- Problem description
Each entry below must be repeated exactly, with pictures left out.

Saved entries
= Beginning of Section =
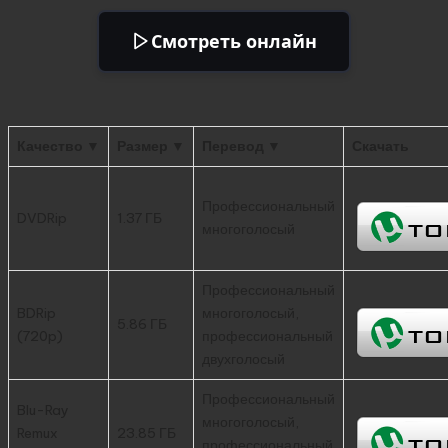
Смотреть онлайн
Качество ▼
Размер ▼
Перевод ▼
Скачать
Профессиональный
DVDRip
1.37 ГБ
многоголосый
Профессиональный
BDRip
многоголосый,
5.86 ГБ
(720p)
профессиональный
двухголосый
Профессиональный
Blu-Ray
многоголосый,
Remux
23.85 ГБ
профессиональный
= End of Section =
- Answer to the problem
Смотреть онлайн
Качество ▼
Размер ▼
Перевод ▼
Скачать
Профессиональный
DVDRip
1.37 ГБ
многоголосый
Профессиональный
BDRip
многоголосый,
5.86 ГБ
(720p)
профессиональный
двухголосый
Профессиональный
Blu-Ray
многоголосый,
Remux
23.85 ГБ
профессиональный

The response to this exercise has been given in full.